NW.NGramTextClassification

Contact: [email protected]

Revision History

Date Author Description
2020-12-27 numbworks Created.
2021-01-30 numbworks Added examples, re-organized the document.
2021-02-15 numbworks Completed "Example 1: Main Scenario".
2021-09-24 numbworks Version numbers removed, updated examples for v2.0.0.
2022-09-27 numbworks Updated to v3.0.0.
2022-10-16 numbworks Updated to v3.5.0.
2022-11-04 numbworks Updated to v3.6.0.
2022-12-26 numbworks Added "Appendix - NGramTokenizerRuleSet".
2024-01-29 numbworks Updated to v4.0.0.

Introduction

NW.NGramTextClassification is a library to perform text classification tasks on the text snippets you provide.

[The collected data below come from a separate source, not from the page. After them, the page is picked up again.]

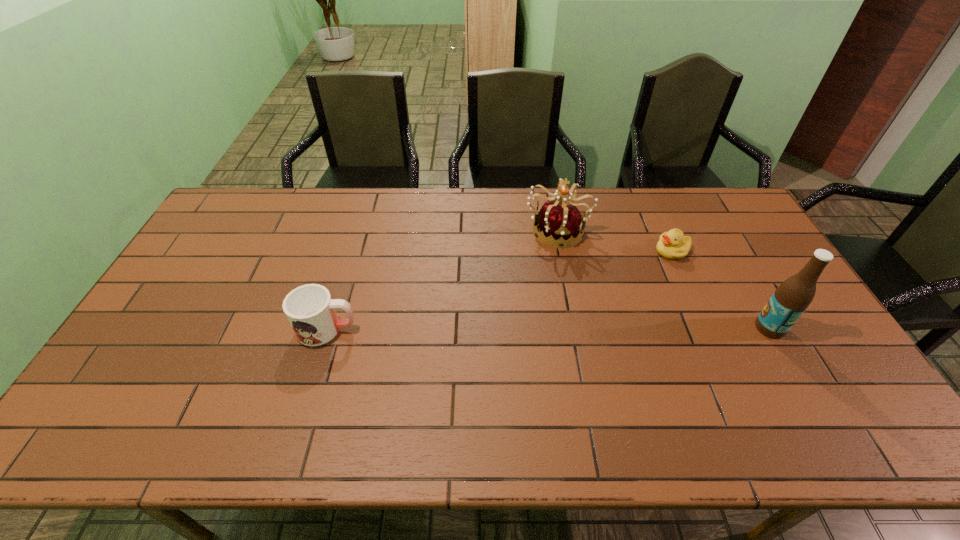 Image resolution: width=960 pixels, height=540 pixels. What are the coordinates of `free spot between the tiara and the leftmost object` in the screenshot? It's located at (442, 279).

Locate an element on the screen. free spot between the tiara and the tallest object is located at coordinates pyautogui.click(x=663, y=279).

Where is `free space between the second object from left to right and the beer bottle`? The height and width of the screenshot is (540, 960). free space between the second object from left to right and the beer bottle is located at coordinates (663, 279).

What are the coordinates of `vacant point located between the tiara and the rightmost object` in the screenshot? It's located at (663, 279).

Locate an element on the screen. The width and height of the screenshot is (960, 540). object that is the nearest to the second object from right to left is located at coordinates (563, 222).

This screenshot has width=960, height=540. In order to click on object that stands as the third closest to the shortest object in this screenshot , I will do point(310,310).

Find the location of `vacant region that satisfies the following two spatial constraints: 1. on the front side of the tiara; 2. on the right side of the tallest object`. vacant region that satisfies the following two spatial constraints: 1. on the front side of the tiara; 2. on the right side of the tallest object is located at coordinates (576, 328).

You are a GUI agent. You are given a task and a screenshot of the screen. Output one action in this format:
    pyautogui.click(x=<x>, y=<y>)
    Task: Click on the vacant space that satisfies the following two spatial constraints: 1. on the front side of the tallest object; 2. on the left side of the tiara
    The image size is (960, 540).
    Given the screenshot: What is the action you would take?
    tap(576, 328)

You are a GUI agent. You are given a task and a screenshot of the screen. Output one action in this format:
    pyautogui.click(x=<x>, y=<y>)
    Task: Click on the free location that satisfies the following two spatial constraints: 1. on the front side of the second object from left to right; 2. on the left side of the shortest object
    
    Given the screenshot: What is the action you would take?
    pyautogui.click(x=562, y=251)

What does "text classification" mean?

Text Classification is a machine learning technique that calculates the similarity between the string of text you need to categorize and a collection of already categorized strings you provide to the library to learn from it.

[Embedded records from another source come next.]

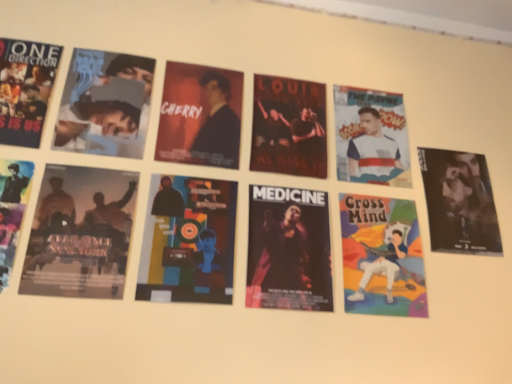 Question: Considering the relative sizes of matte black poster at left, which is the first poster in left-to-right order, and multicolored paper at center, positioned as the third poster in left-to-right order, in the image provided, is matte black poster at left, which is the first poster in left-to-right order, bigger than multicolored paper at center, positioned as the third poster in left-to-right order,?

Choices:
 (A) yes
 (B) no

Answer: (A)

Question: Does matte black poster at left, which is the 6th poster in right-to-left order, have a greater height compared to multicolored paper at center, the fourth poster when ordered from right to left?

Choices:
 (A) no
 (B) yes

Answer: (A)

Question: Is matte black poster at left, which is the first poster in left-to-right order, next to multicolored paper at center, positioned as the third poster in left-to-right order?

Choices:
 (A) no
 (B) yes

Answer: (A)

Question: Considering the relative positions of matte black poster at left, which is the 6th poster in right-to-left order, and multicolored paper at center, the fourth poster when ordered from right to left, in the image provided, is matte black poster at left, which is the 6th poster in right-to-left order, to the left of multicolored paper at center, the fourth poster when ordered from right to left, from the viewer's perspective?

Choices:
 (A) yes
 (B) no

Answer: (A)

Question: From a real-world perspective, is matte black poster at left, which is the 6th poster in right-to-left order, located beneath multicolored paper at center, positioned as the third poster in left-to-right order?

Choices:
 (A) no
 (B) yes

Answer: (B)

Question: In terms of height, does multicolored paper cross my mind poster at center right, the sixth poster positioned from the left, look taller or shorter compared to white fabric shirt at upper right, marked as the 3th person in a left-to-right arrangement?

Choices:
 (A) tall
 (B) short

Answer: (A)

Question: From a real-world perspective, is multicolored paper cross my mind poster at center right, the sixth poster positioned from the left, physically located above or below white fabric shirt at upper right, marked as the 3th person in a left-to-right arrangement?

Choices:
 (A) below
 (B) above

Answer: (A)

Question: Is point (360, 276) positioned closer to the camera than point (362, 129)?

Choices:
 (A) farther
 (B) closer

Answer: (B)

Question: Is multicolored paper cross my mind poster at center right, the sixth poster positioned from the left, situated inside white fabric shirt at upper right, acting as the second person starting from the right, or outside?

Choices:
 (A) inside
 (B) outside

Answer: (B)

Question: Is point (322, 152) positioned closer to the camera than point (317, 259)?

Choices:
 (A) farther
 (B) closer

Answer: (A)

Question: In terms of width, does dark matte poster at center, the 2th poster positioned from the right, look wider or thinner when compared to dark matte poster at center, arranged as the third poster when viewed from the right?

Choices:
 (A) thin
 (B) wide

Answer: (B)

Question: From a real-world perspective, relative to dark matte poster at center, positioned as the fourth poster in left-to-right order, is dark matte poster at center, the 5th poster in the left-to-right sequence, vertically above or below?

Choices:
 (A) above
 (B) below

Answer: (A)

Question: Relative to dark matte poster at center, arranged as the third poster when viewed from the right, is dark matte poster at center, the 5th poster in the left-to-right sequence, in front or behind?

Choices:
 (A) front
 (B) behind

Answer: (B)

Question: Looking at the image, does matte black jacket at center, the second person in the left-to-right sequence, seem bigger or smaller compared to silhouette paper poster at lower left, positioned as the 5th poster in right-to-left order?

Choices:
 (A) big
 (B) small

Answer: (B)

Question: In terms of width, does matte black jacket at center, the second person in the left-to-right sequence, look wider or thinner when compared to silhouette paper poster at lower left, positioned as the 5th poster in right-to-left order?

Choices:
 (A) thin
 (B) wide

Answer: (A)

Every string of text is decomposed in collections of n-grams and compared by using a similarity calculator. A n-gram is a contiguous sequence of n words, where n can be equal to 1 (monogram), 2 (bigram), 3 (trigram) and so on.

A Text Classification library can be very useful for the resolution of many problems, such as spam detection or language detection in an automated environment.

A use case scenario: language detection

We have several strings of text and we want to detect their language.

We do know beforehand that these strings of text can be among three different languages, and we do have a batch of pre-labeled strings for each of them, but nothing more than that.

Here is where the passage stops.